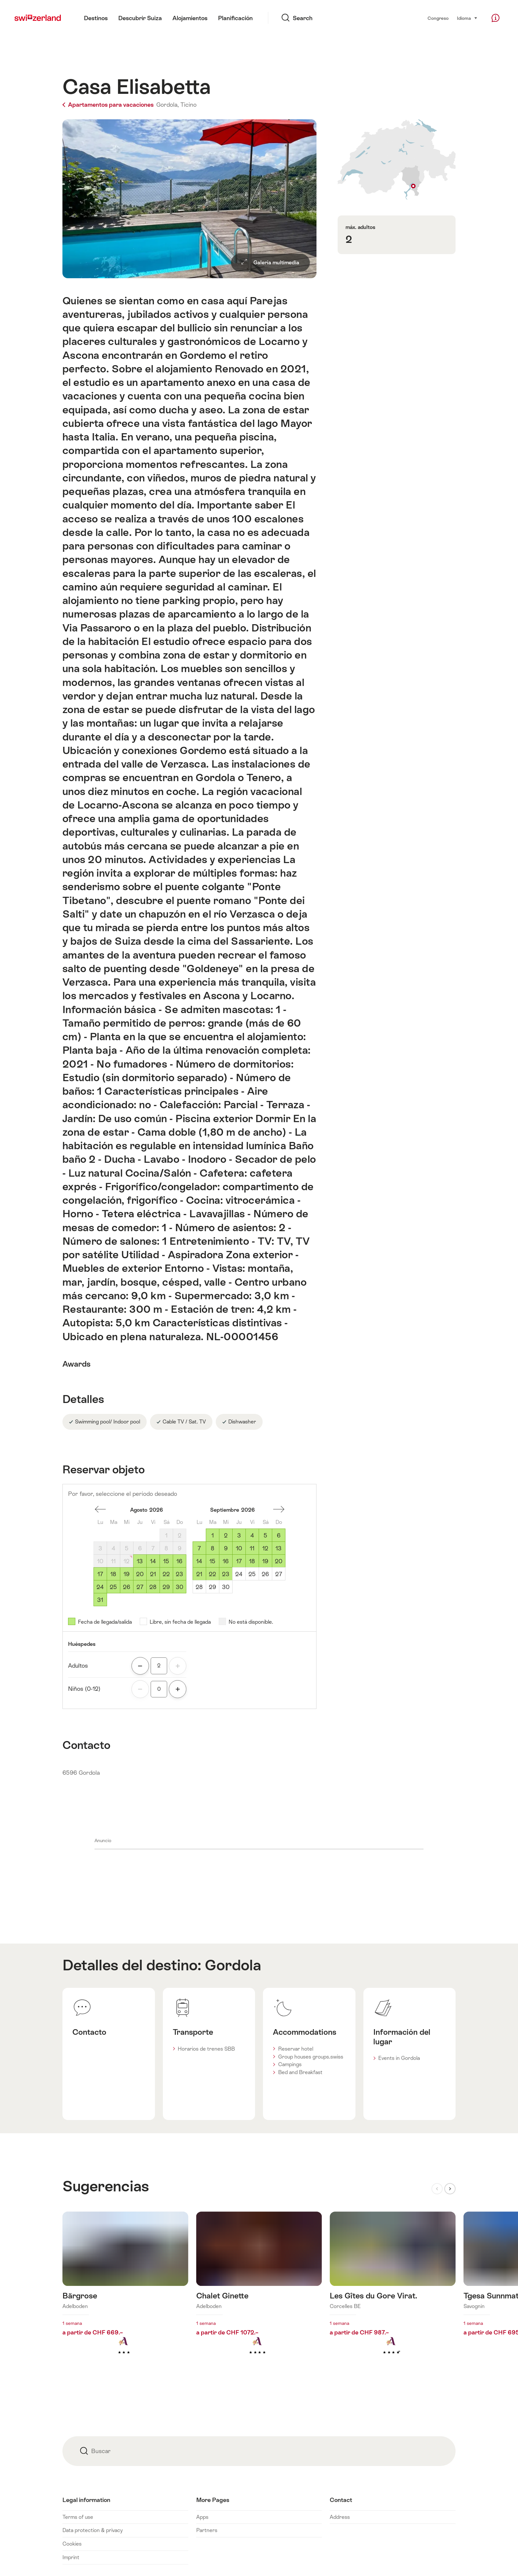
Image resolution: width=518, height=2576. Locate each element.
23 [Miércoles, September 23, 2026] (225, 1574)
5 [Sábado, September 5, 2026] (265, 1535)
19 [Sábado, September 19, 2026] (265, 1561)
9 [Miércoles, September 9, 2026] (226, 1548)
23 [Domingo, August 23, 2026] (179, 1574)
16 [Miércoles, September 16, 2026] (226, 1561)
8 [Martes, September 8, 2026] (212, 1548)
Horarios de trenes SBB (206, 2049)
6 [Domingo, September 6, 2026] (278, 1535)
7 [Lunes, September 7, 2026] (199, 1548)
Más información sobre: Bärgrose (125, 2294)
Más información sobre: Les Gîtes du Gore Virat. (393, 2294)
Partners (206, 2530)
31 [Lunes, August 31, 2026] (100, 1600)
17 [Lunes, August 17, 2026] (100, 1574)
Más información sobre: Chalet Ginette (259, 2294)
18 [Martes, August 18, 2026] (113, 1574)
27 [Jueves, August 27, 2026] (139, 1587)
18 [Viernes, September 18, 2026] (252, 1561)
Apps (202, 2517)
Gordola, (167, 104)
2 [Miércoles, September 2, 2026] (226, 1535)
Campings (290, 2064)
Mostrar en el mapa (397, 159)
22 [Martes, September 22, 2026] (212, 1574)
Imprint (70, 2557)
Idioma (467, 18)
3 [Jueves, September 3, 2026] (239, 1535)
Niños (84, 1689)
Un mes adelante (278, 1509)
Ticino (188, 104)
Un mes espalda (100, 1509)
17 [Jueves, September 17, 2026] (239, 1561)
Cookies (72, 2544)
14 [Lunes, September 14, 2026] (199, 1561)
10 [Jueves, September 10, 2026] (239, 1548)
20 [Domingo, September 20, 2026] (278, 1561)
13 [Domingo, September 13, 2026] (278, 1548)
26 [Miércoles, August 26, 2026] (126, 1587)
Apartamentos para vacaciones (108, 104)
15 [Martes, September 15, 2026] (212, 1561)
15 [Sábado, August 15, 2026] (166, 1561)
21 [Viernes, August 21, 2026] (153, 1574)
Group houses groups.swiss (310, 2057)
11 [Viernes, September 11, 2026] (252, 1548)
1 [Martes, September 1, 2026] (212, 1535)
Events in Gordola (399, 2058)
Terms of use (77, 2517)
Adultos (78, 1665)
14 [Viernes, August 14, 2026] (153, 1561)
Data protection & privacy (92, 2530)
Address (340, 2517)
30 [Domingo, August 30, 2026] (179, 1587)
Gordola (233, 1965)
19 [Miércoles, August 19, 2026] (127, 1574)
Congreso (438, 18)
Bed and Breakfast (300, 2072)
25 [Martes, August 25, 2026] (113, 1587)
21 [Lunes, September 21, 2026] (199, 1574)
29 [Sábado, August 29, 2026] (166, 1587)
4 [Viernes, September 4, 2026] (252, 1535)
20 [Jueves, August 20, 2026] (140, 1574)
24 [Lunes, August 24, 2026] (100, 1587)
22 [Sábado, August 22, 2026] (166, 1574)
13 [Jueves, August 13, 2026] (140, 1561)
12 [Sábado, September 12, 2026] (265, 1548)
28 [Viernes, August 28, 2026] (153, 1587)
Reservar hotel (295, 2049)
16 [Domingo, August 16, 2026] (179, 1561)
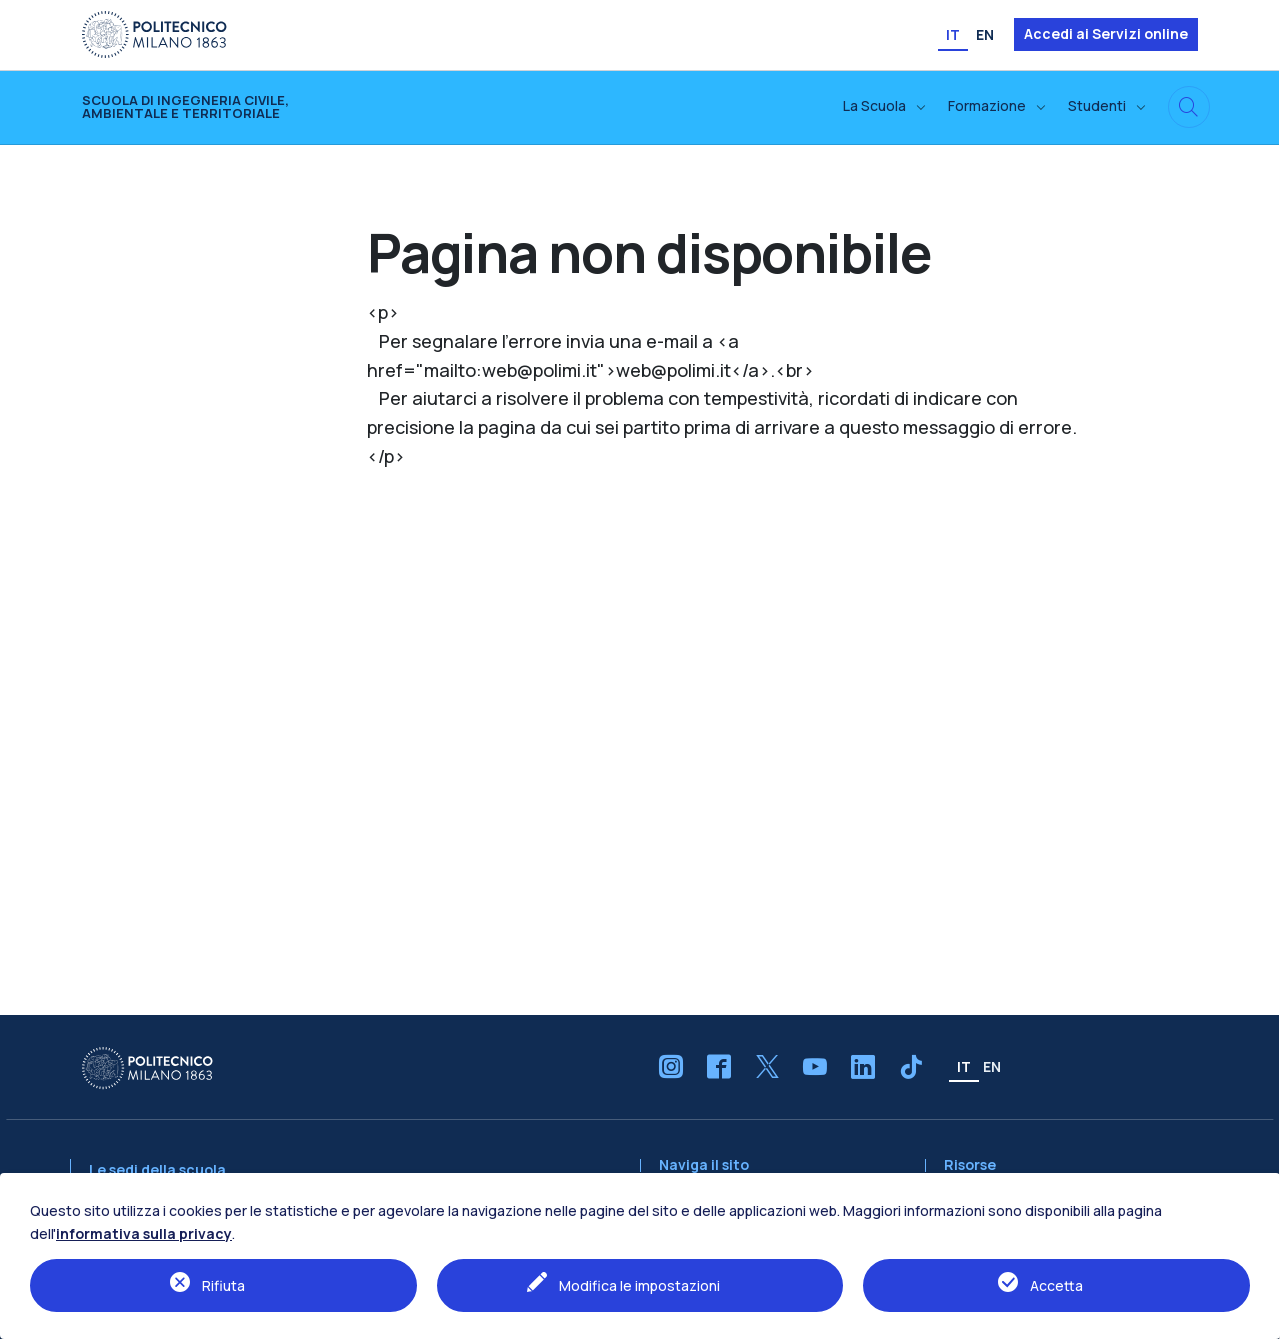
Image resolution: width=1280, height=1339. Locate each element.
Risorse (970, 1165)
*-*-*
From the first line above down to the line with "Adultos (78, 1665)", reproduce every line and no others, omitting pictures.

> _YOUR SOLUTION_
Image resolution: width=518, height=2576. Locate each element.
23 [Miércoles, September 23, 2026] (225, 1574)
5 [Sábado, September 5, 2026] (265, 1535)
19 [Sábado, September 19, 2026] (265, 1561)
9 [Miércoles, September 9, 2026] (226, 1548)
23 [Domingo, August 23, 2026] (179, 1574)
16 [Miércoles, September 16, 2026] (226, 1561)
8 [Martes, September 8, 2026] (212, 1548)
Horarios de trenes SBB (206, 2049)
6 [Domingo, September 6, 2026] (278, 1535)
7 [Lunes, September 7, 2026] (199, 1548)
Más información sobre: Bärgrose (125, 2294)
Más información sobre: Les Gîtes du Gore Virat. (393, 2294)
Partners (206, 2530)
31 [Lunes, August 31, 2026] (100, 1600)
17 [Lunes, August 17, 2026] (100, 1574)
Más información sobre: Chalet Ginette (259, 2294)
18 [Martes, August 18, 2026] (113, 1574)
27 [Jueves, August 27, 2026] (139, 1587)
18 [Viernes, September 18, 2026] (252, 1561)
Apps (202, 2517)
Gordola, (167, 104)
2 [Miércoles, September 2, 2026] (226, 1535)
Campings (290, 2064)
Mostrar en el mapa (397, 159)
22 [Martes, September 22, 2026] (212, 1574)
Imprint (70, 2557)
Idioma (467, 18)
3 [Jueves, September 3, 2026] (239, 1535)
Niños (84, 1689)
Un mes adelante (278, 1509)
Ticino (188, 104)
Un mes espalda (100, 1509)
17 [Jueves, September 17, 2026] (239, 1561)
Cookies (72, 2544)
14 [Lunes, September 14, 2026] (199, 1561)
10 [Jueves, September 10, 2026] (239, 1548)
20 [Domingo, September 20, 2026] (278, 1561)
13 [Domingo, September 13, 2026] (278, 1548)
26 [Miércoles, August 26, 2026] (126, 1587)
Apartamentos para vacaciones (108, 104)
15 [Martes, September 15, 2026] (212, 1561)
15 [Sábado, August 15, 2026] (166, 1561)
21 [Viernes, August 21, 2026] (153, 1574)
Group houses groups.swiss (310, 2057)
11 [Viernes, September 11, 2026] (252, 1548)
1 [Martes, September 1, 2026] (212, 1535)
Events in Gordola (399, 2058)
Terms of use (77, 2517)
Adultos (78, 1665)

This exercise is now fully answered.